Most of his career was spent teaching and giving lectures, seminars and conferences. He taught engraving at the Escuela de Bellas Artes in Guatemala City and founded the Taller de Grabado at the Casa del Lago in Chapultepec. He taught fine arts at the Escuela de Bellas Artes of the Benito Juárez Autonomous University of Oaxaca, Escuela de Iniciación Artística Núm. 3 in Mexico City and drawing and painting workshops at the Casa del Lago in Chapultepec. He conducted conferences on the history of engraving and lithography in Mexico at the state universities of Oaxaca and Sinaloa, the Galería Municipal de Veracruz and in various venues in Mexico City. Abroad he conducted conference on Mexican muralism and engraving in Germany, Italy and Guatemala.

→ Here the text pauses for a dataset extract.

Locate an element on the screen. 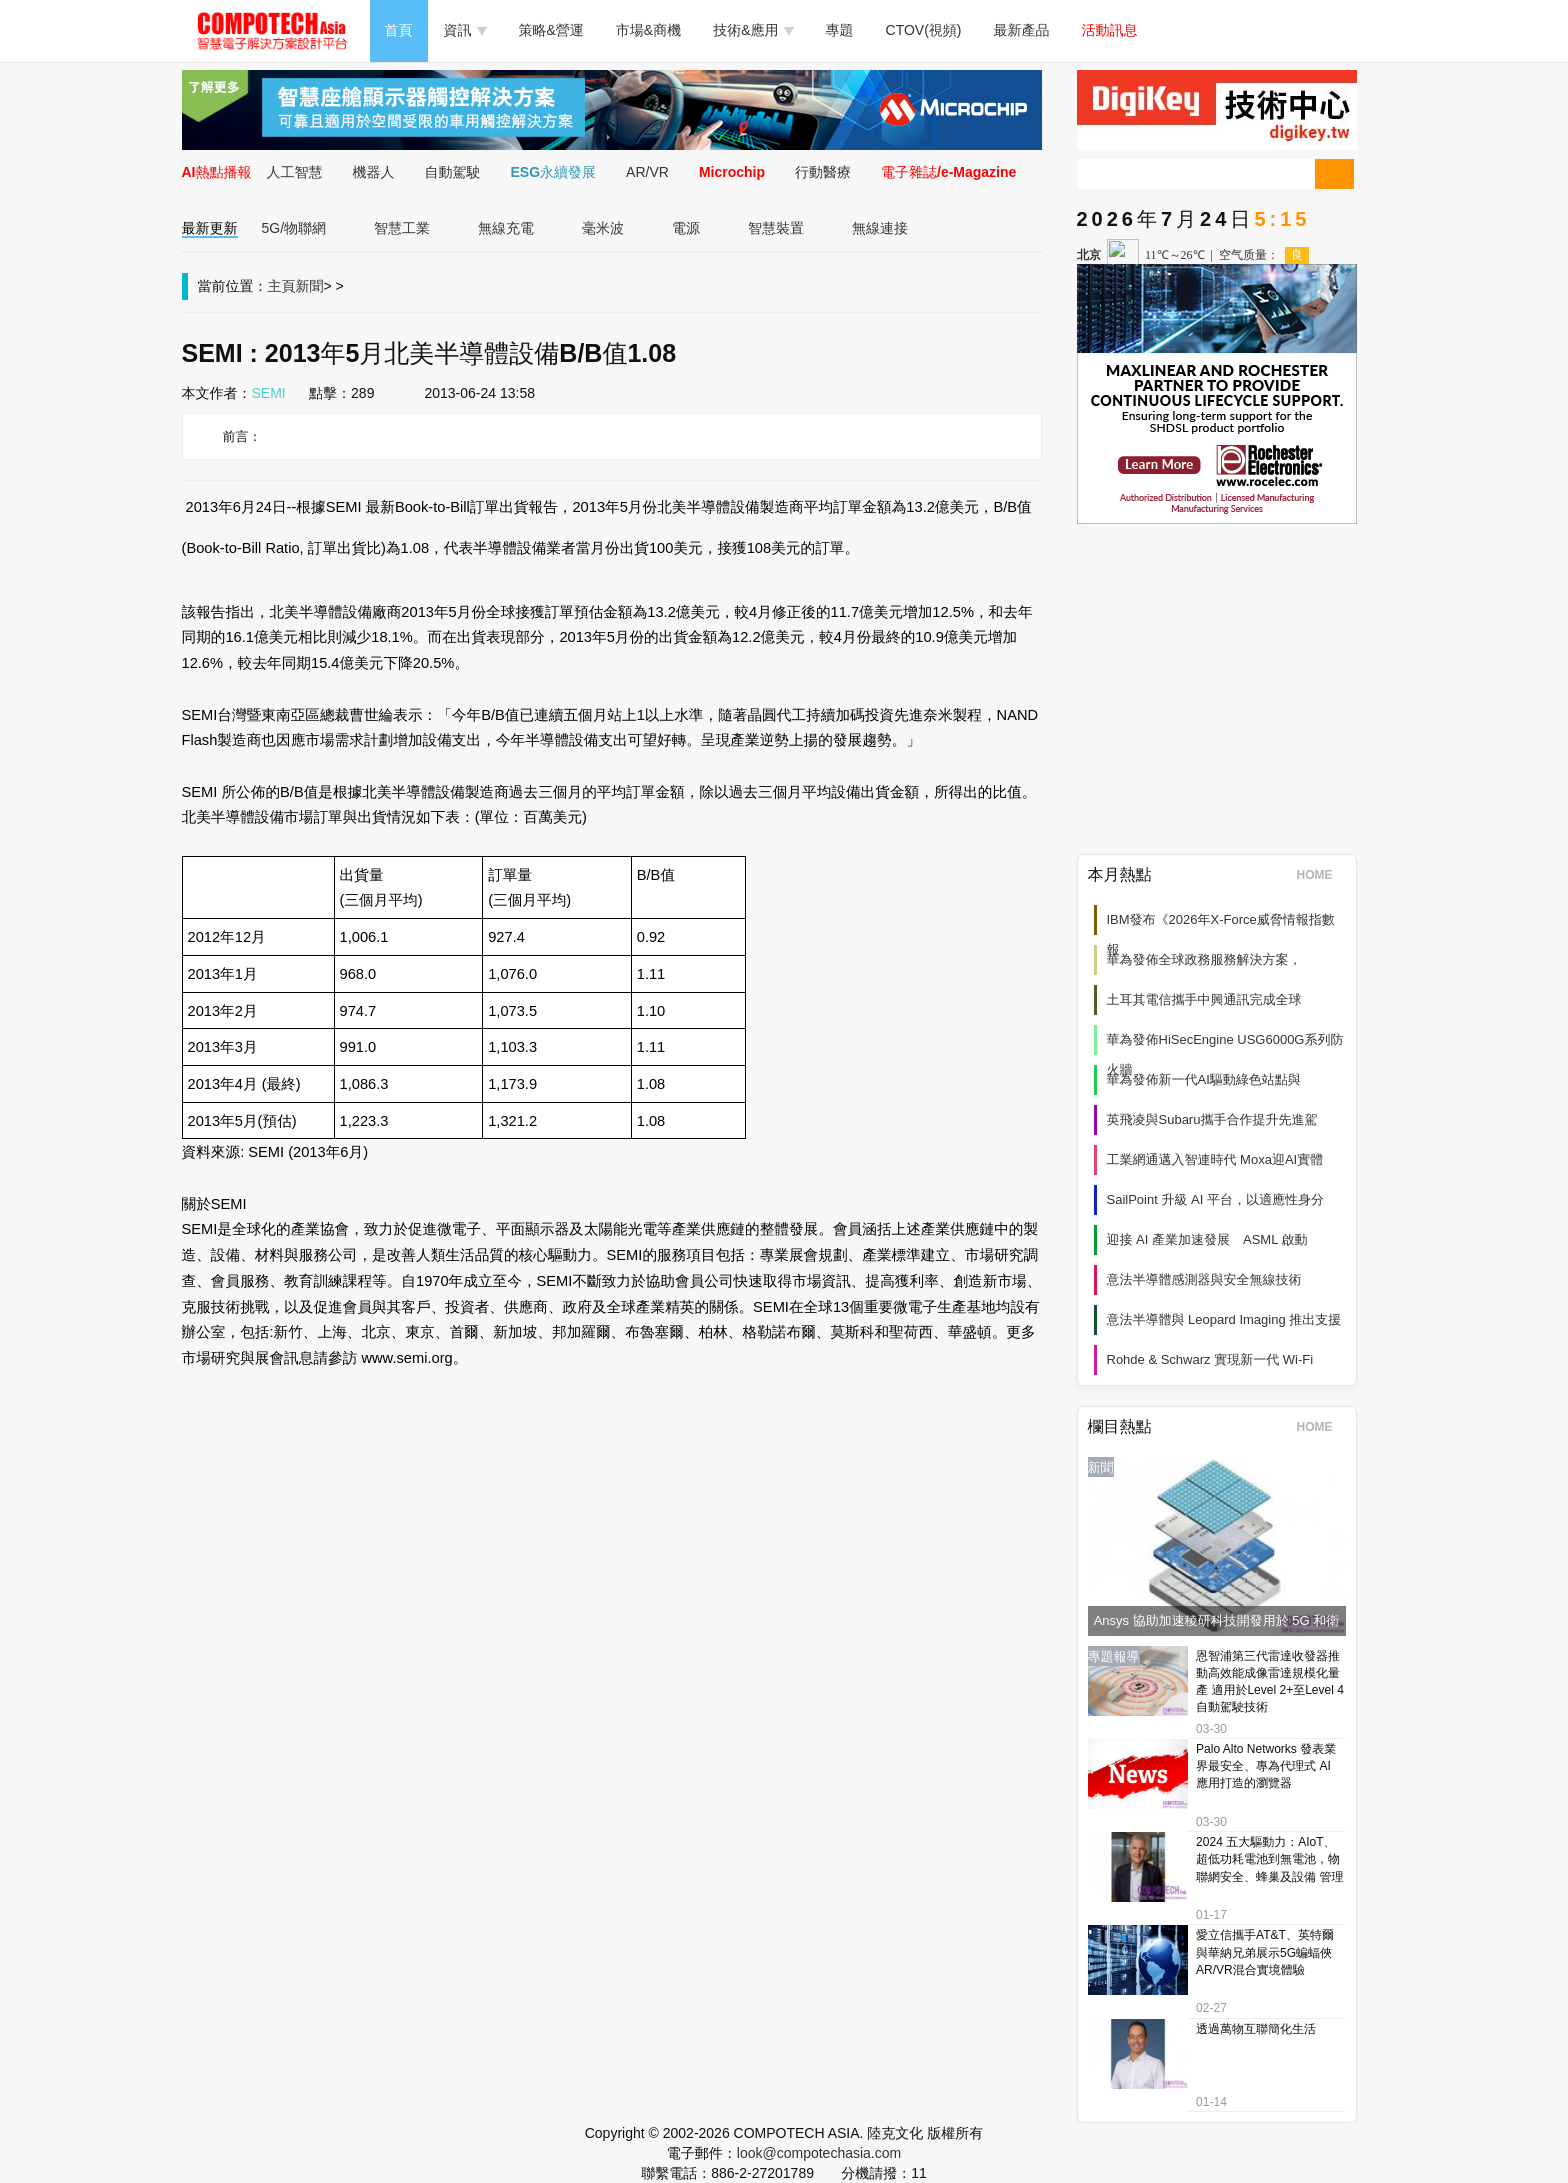 Image resolution: width=1568 pixels, height=2183 pixels. 意法半導體感測器與安全無線技術 is located at coordinates (1204, 1279).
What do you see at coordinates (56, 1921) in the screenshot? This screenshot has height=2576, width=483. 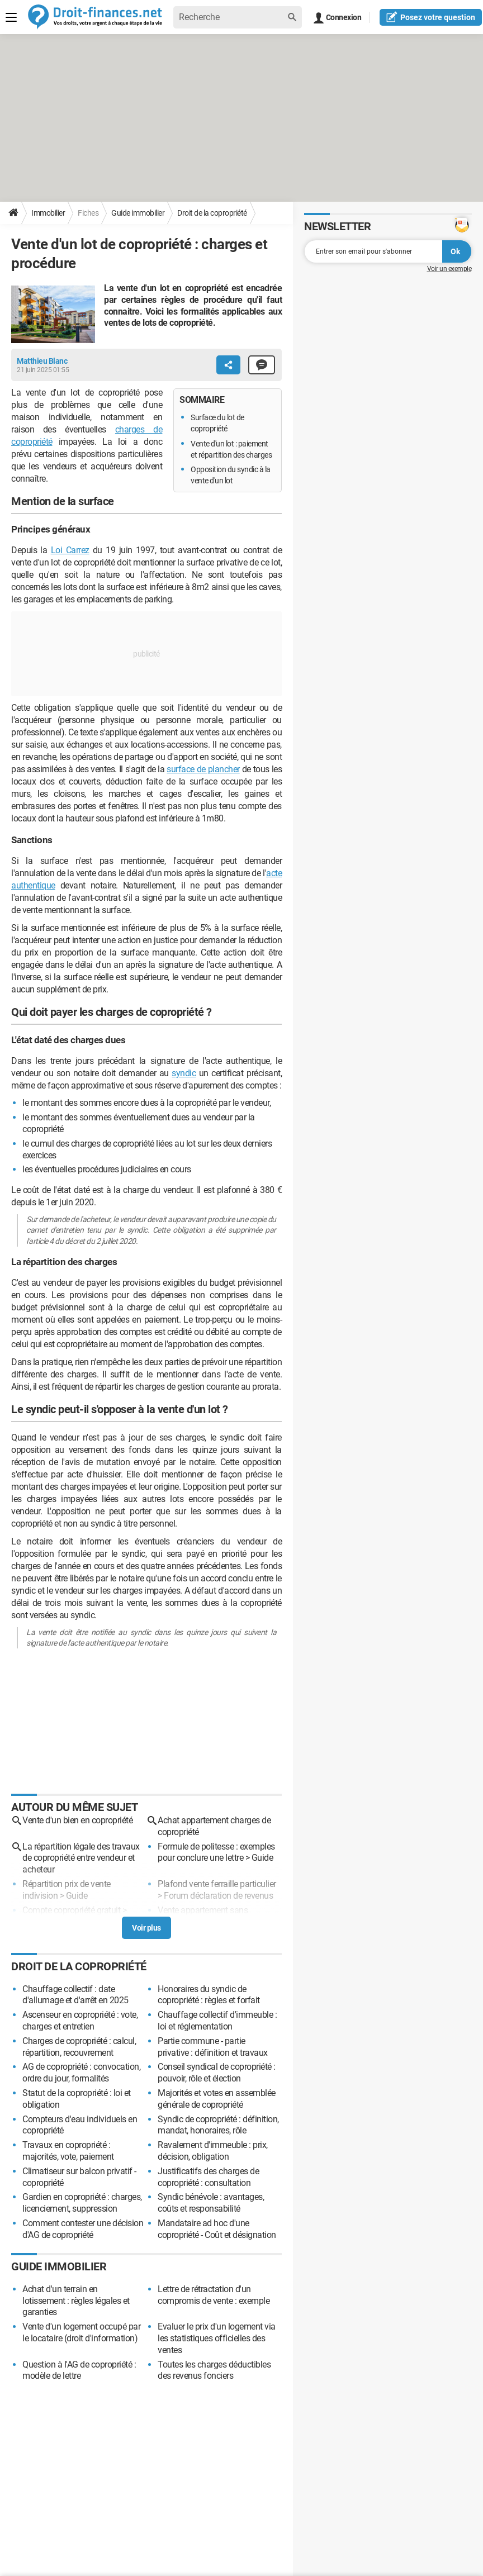 I see `Forum copropriété` at bounding box center [56, 1921].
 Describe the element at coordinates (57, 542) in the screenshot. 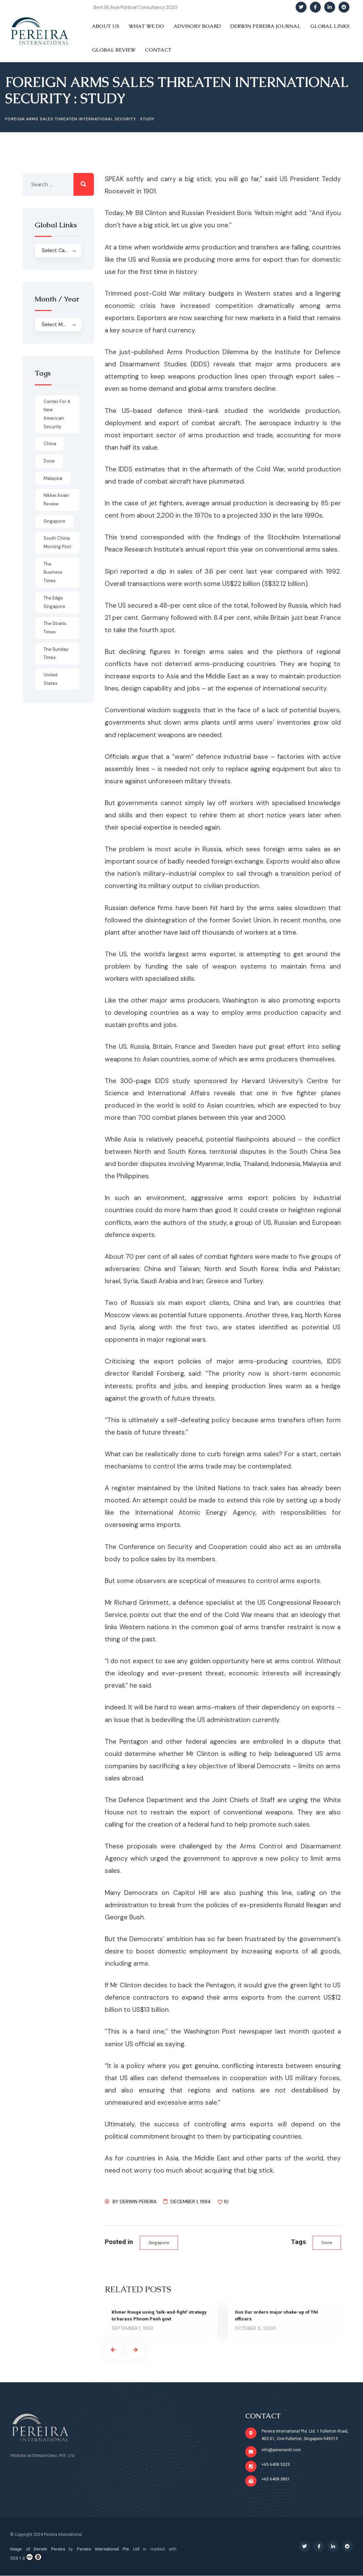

Recognitions include first prize at a UNAM event honoring the Niños Heroes (1947), second prize at a poster contest honoring Chopin (1949), Peace Movement Gold Medal in Guatemala (1953), first prize at an event sponsored by Grupo Saker-Ti in Guatemala (1954), first prize and gold medal at the V Festival de la Juventud in Poland (1955), first prize at the Salón Annual de Grabado at the Salón de la Plástica Mexicana (1957), silver medal at an engraving event in Moscow (1957), first prize from the Consejo Nacional de Turismo, Mexico City (1962).

He became a member of the Academia de Artes in 1973, the World Peace Council in 1974 and the Salón de la Plástica Mexicana in 1974.

==Artistry==
García Bustos considered himself to be an "heir to the figurative strand of Mexican art." He recalled the impact that seeing Diego Rivera and José Clemente Orozco at work made on him in Mexico City, prompting him to have "visual shocks" and dream that he too was painting murals.